__What you need to do__. The answer is every line of the records that holds the word "herbe", copied in full.

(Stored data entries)
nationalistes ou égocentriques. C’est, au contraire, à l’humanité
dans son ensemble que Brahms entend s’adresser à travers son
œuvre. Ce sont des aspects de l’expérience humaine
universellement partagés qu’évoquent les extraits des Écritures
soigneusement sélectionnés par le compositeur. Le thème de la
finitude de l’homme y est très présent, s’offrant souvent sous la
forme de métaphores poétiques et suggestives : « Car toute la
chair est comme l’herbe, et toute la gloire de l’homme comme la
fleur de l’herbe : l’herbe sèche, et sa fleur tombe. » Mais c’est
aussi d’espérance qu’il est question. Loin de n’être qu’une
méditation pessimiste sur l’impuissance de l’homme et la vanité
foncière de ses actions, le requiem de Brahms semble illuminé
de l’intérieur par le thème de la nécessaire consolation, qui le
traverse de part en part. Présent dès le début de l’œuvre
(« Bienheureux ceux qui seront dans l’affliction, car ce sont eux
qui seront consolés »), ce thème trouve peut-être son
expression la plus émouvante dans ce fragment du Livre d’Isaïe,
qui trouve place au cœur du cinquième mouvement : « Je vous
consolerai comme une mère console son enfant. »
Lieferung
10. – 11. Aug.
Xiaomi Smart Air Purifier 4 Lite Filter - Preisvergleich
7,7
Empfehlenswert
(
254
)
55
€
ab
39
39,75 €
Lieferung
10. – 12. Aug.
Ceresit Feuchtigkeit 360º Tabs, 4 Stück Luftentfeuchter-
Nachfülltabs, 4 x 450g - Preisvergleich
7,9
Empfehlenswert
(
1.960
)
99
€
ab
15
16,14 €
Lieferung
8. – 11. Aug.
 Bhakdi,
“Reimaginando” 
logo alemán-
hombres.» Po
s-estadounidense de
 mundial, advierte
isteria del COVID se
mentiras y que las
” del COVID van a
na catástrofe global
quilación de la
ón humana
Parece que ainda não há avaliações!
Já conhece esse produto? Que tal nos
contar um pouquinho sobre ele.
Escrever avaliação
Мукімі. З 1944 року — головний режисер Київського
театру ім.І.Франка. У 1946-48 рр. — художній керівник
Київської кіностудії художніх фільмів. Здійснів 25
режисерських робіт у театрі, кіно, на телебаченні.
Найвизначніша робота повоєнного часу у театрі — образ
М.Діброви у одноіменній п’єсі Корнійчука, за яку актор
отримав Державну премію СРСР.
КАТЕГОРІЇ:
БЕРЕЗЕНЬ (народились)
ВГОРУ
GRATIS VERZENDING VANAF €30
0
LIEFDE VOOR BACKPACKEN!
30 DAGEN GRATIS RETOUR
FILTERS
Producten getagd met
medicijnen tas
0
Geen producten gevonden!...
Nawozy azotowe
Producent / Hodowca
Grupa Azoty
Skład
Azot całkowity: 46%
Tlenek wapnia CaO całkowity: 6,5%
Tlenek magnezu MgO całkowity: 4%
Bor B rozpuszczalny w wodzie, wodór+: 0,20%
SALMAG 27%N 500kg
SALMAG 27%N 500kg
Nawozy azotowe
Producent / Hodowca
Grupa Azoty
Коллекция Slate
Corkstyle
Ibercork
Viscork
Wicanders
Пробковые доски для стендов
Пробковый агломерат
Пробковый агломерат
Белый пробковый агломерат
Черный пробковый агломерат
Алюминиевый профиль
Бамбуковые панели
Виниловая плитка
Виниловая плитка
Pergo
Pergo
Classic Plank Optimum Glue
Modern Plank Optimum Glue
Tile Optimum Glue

--

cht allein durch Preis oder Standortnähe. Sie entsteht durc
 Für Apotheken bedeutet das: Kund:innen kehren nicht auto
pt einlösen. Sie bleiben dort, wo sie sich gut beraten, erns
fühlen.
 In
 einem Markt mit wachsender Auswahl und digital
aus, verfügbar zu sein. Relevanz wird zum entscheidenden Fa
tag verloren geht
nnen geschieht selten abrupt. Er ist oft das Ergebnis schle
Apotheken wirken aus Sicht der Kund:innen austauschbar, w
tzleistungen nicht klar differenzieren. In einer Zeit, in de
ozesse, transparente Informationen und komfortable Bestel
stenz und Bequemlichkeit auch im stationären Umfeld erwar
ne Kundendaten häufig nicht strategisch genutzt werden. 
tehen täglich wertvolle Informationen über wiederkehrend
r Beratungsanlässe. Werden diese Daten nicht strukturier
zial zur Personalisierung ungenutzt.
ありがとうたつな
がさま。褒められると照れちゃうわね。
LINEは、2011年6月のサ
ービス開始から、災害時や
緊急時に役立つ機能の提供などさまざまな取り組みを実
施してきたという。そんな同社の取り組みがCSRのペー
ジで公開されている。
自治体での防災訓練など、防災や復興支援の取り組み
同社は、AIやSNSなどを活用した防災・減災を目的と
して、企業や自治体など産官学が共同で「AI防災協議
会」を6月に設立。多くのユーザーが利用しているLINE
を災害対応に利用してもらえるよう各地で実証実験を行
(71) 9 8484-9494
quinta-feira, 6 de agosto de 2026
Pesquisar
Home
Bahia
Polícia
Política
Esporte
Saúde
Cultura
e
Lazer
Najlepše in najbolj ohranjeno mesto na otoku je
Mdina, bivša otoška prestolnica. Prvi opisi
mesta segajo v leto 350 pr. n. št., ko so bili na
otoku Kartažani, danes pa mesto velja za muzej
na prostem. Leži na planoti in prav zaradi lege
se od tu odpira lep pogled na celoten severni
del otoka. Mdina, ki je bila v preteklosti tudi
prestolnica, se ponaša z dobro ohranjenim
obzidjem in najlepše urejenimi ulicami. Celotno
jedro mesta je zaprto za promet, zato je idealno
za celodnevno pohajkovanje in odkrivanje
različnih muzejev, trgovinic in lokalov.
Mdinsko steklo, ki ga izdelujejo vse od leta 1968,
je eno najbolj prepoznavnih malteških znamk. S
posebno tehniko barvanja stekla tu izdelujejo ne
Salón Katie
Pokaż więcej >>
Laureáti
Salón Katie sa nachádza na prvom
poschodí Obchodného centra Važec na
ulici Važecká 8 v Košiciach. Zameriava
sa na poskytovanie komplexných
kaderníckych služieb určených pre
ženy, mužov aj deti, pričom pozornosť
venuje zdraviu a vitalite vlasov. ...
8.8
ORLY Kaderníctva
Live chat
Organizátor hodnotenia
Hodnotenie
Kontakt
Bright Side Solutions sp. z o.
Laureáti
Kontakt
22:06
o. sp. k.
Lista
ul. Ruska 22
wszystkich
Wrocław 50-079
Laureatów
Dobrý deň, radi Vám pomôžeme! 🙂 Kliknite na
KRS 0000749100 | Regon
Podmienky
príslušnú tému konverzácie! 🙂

__Written response__.
chair est comme l’herbe, et toute la gloire de l’homme comme la
fleur de l’herbe : l’herbe sèche, et sa fleur tombe. » Mais c’est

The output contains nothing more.